Condition implant-supported single crowns
Treatments cemented crowns, screw-retained crowns
Sponsor University of Zurich
Start date June 2012
End date December 2018
Trial size 34 participants
Trial identifier NCT01644630, 2012-0147

Summary

The aim of this study is to test whether or not the use of screw-retained implant crowns on customized zirconia abutments results in biological, technical and esthetic outcomes similar to those obtained with cemented all-ceramic crowns on customized zirconia abutments, both made with a computer-aided design and manufacturing procedure (CAD/CAM).

The null-hypotheses is that marginal bone level change is equal at screw-retained and cemented crowns

United States No locations recruiting
Other Countries No locations recruiting

Study Design

Allocation randomized
Intervention model parallel assignment
Masking open label
Primary purpose supportive care
Arm
(Active Comparator)
Cemented single crown: zirconia abutment (Straumann Cares abutment) with an all-ceramic lithium disilicate crown
cemented crowns
The final lithium disilicate crowns will be cemented with an adhesive cement after tightening the abutments with the torque indicated by the manufacturer and closing the screw access hole with white guttapercha. The abutment will be cleaned with ethanol. A retraction cord will be placed for cementation if indicated. The crown will be etched with hydrofluoric acid and subsequently silanized. A sufficient amount of cement will be filled in the crown without creating major excesses. When the crown is seated correctly, the cement will be light-cured for a few seconds to facilitate the removal of the now hard excess cement. - Excess cement will be meticulously removed with a carbon scaler. The removal of all excess cement will be checked with an X-ray and by visual and tactile inspection.
(Active Comparator)
Screw-retained single crown: zirconia abutment (Straumann Cares abutment), directly veneered with veneering ceramic
screw-retained crowns
The screw-retained crowns will be inserted and tightened with the torque indicated by the manufacturer. The screw access hole will to be closed with white guttapercha and a composite filling (Filtek, 3M ESPE).

Primary Outcomes

Measure
Marginal bone level
time frame: 5 years

Secondary Outcomes

Measure
Biological, technical and esthetic outcome
time frame: up to 5 years
Biological, technical and esthetic outcome
time frame: up to 5 years
Biological, technical and esthetic outcome
time frame: up to 5 years
Biological, technical and esthetic outcome
time frame: up to 5 years

Eligibility Criteria

Male or female participants from 18 years up to 80 years old.

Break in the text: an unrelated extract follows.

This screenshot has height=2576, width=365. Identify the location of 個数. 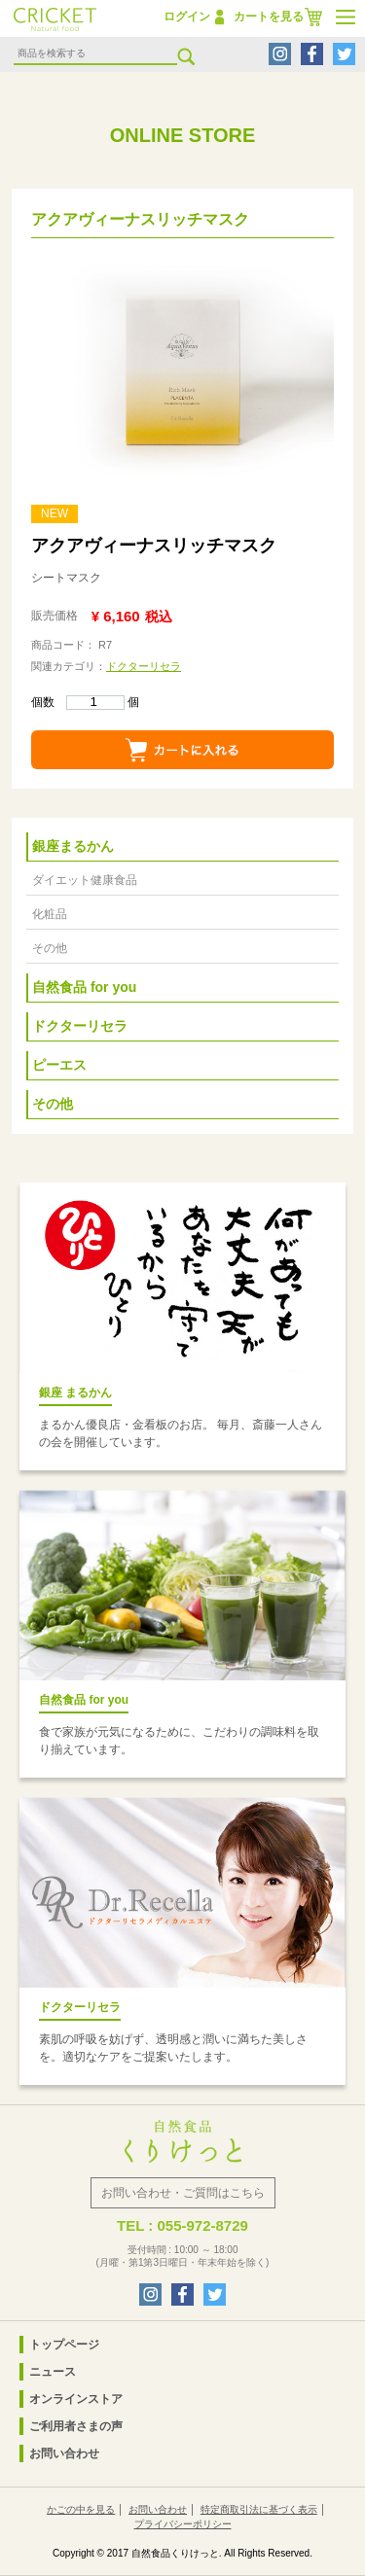
(78, 702).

Inclusion Criteria: - Single-tooth Straumann Bone Level in the anterior maxilla or mandible - At least one adjacent natural tooth present - Implant position enabling both screw-retained and cemented crown - Informed consent signed Exclusion Criteria: - Smoking more than 15 cigarettes a day - Poor oral hygiene (Plaque index over 30%) - Pregnancy at the date of inclusion

Additional Information

Official title A Randomized Controlled Clinical Trial Comparing Cemented Versus Screw-retained Implant-supported Single Crowns With Customized Zirconia Abutments
Principal investigator Karin Wolleb, Dr.
Trial information was received from ClinicalTrials.gov and was last updated in December 2015.
Information provided to ClinicalTrials.gov by University of Zurich.